All this is consistent with unprecedented contempt for Parliament in the use of closure and reliance on Brodingnagian omnibus bills — not to mention a promise to un-man the Senate, which remains an essential player under the Canadian constitution.
Yes, an unusual opportunity to “throw the bastards out” lies just a few days away, and there are reasons and a chance it may well happen.
8 comments:
.. yes, its a stunning, scathing and brilliant commentary on the rancid legacy of Stephen Harper & anyone complicit or enabling in his political career.. in particular, once elected, then as the most senior public servant in Canada... supposedly as the Prime Minister of Canada.. and not the leader of a toxic scheming demented and weakass political party running under a 'Brand' they got via hostile takeover
The rightward turn at the G&M coincides with the acquisition by Bell and the creation of BellGlobeMedia, which includes CTV of course. Bear in mmind that BellGlobeMedia and PostMedia both fully endorsed the Conservatives. BGM humiliated themselves and insulted the intelligence of the entire citizenry by meaninglessly not endorsing Harper but that changes little of their weaselhood. And PostMedia forced all their papers to run the ownership endorsement.

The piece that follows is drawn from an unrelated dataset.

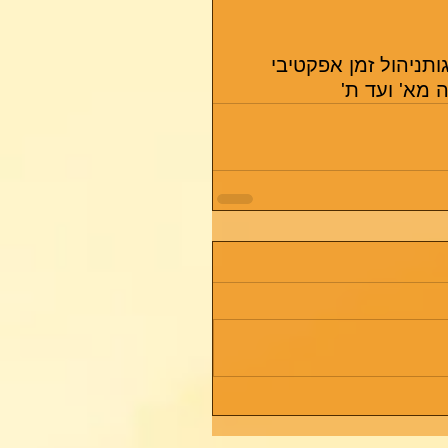
ות
ניהול זמן אפקטיבי
 מא' ועד ת'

So whoever other than the Conservatives forms government, of any kind, are going to face a relentless barrage of bullshit, distortion, lies and more bullshit from our corporate media and their lapdogs and lackeys and employees.
I voted with my feet years ago when I cancelled my G&M subscription. I couldn't bring myself to read it any longer.

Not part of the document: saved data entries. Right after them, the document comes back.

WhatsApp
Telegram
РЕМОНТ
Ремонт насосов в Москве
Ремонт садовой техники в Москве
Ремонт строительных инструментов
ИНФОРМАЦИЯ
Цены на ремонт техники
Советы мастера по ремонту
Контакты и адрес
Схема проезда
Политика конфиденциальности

Me too. And the Sun. Have you seen this?
http://www.nationalobserver.com/2015/10/18/opinion/yellow-stain-bystander-bigotry-newspaper-endorsements
They sold their front pages to the Harperians.
.. perhaps the revelations of Benjamin Perrin will rock the yellow 'journslists' .. Today he is being reported saying that what he "personally saw and experienced' left him certain that "government has lost its moral authority to govern' ..

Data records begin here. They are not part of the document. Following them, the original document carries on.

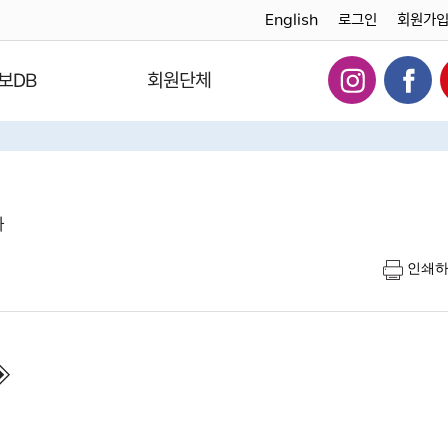
English
로그인
회원가
보DB
회원단체
다
인쇄
◈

Now I can barely wait to here rebuttal from Globe or PostMedia... or Harper sellouts and enablers.. Who knows, maybe Andrew MacDougall will come out with similar reflections.. and there's always that mysterious MIA from Guelph, currently hiding out in Kuwait or Saudia Arabia who knows plenty about one riding & Pierre Poutine.. just one of some 268 ridings fraudulently attacked in our previous election.
I can't wait for the knives to come out for Stephen Harper... Ray, Laureen.. Jason, MacKay and all the complicits and enablers... and certainly the smug holier than thou newsrags who take Canadians for fools
@ Dana. I was sickened when I opened your link. This illustrates why I have argued for years that the rehabilitation of Canadian democracy begins with the dismantling of the corporate media cartel.
The essence of liberal democracy is an informed electorate something that depends on the public having generous access to the greatest number of voices representing the broadest spectrum of political thought from the reaches of the Right to the reaches of the Left.
When the media spectrum shrinks the political spectrum atrophies. Debate and vision fade to irrelevance and we wind up ruled, not governed, but ruled by grey suits stuffed with wet cardboard.
Sadly neither Mulcair nor Trudeau advocates this syndicate-busting. They simply expect the cartel to fall in behind them and so the public will again be the losers to this incestuous pact.
@ Sal - thanks very much for the heads up on the Perrin story. I misread the guy from the outset of the Duffy scandal. I feel a bit ashamed for that.
Anyong said: Not only should anyone wanting to run for government positions in this country, have to take a test on ethical requirements, so should anyone wanting to own a newspaper.